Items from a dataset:
******

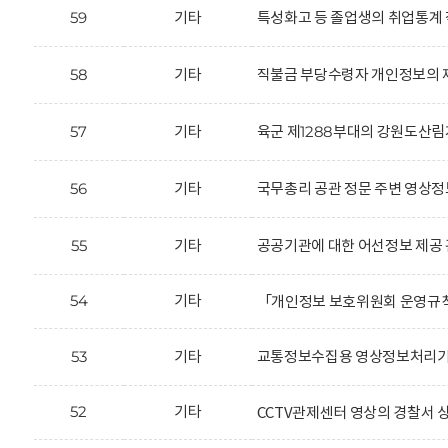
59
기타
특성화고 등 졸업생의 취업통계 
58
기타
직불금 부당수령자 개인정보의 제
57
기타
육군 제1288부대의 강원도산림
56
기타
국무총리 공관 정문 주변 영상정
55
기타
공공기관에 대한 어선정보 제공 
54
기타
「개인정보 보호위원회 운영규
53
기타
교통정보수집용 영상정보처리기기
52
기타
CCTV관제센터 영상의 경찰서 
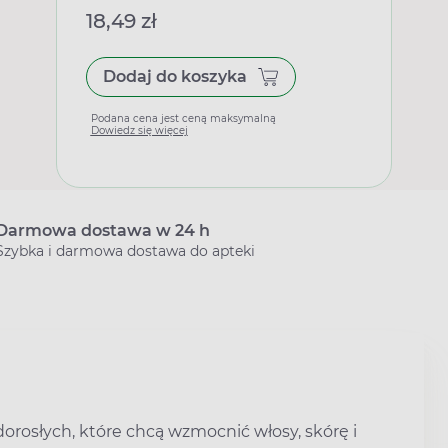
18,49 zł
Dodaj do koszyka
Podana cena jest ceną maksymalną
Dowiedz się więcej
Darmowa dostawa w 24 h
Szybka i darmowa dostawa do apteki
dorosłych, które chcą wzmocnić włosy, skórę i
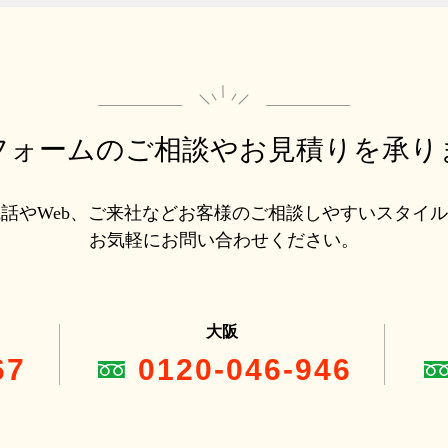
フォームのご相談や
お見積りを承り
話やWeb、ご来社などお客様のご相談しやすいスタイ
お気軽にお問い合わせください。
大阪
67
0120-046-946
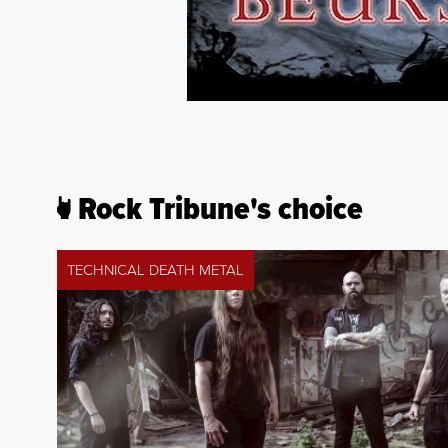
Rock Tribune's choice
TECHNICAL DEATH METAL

******

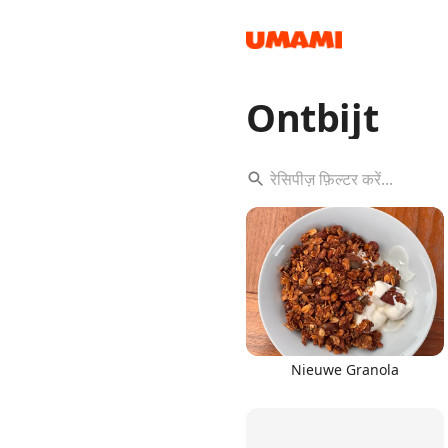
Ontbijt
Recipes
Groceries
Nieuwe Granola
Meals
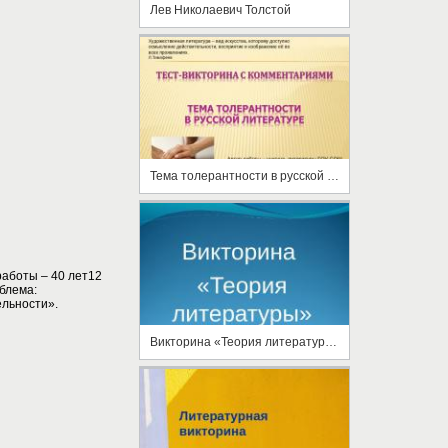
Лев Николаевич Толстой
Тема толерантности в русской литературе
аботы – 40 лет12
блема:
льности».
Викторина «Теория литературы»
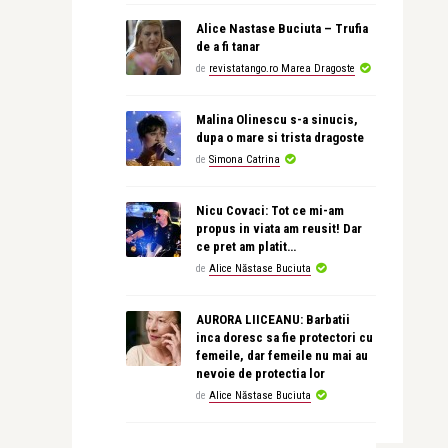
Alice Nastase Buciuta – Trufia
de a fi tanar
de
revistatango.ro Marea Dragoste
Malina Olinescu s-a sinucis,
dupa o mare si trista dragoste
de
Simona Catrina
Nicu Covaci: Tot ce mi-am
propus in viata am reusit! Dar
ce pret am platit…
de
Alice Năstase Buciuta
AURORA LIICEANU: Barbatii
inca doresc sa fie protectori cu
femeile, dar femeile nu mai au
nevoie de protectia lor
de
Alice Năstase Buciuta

******

TASK DETAILS: If a line contains the word "dostawa", count it; give the total for the entries above and nothing else.

ANSWER SPACE: 2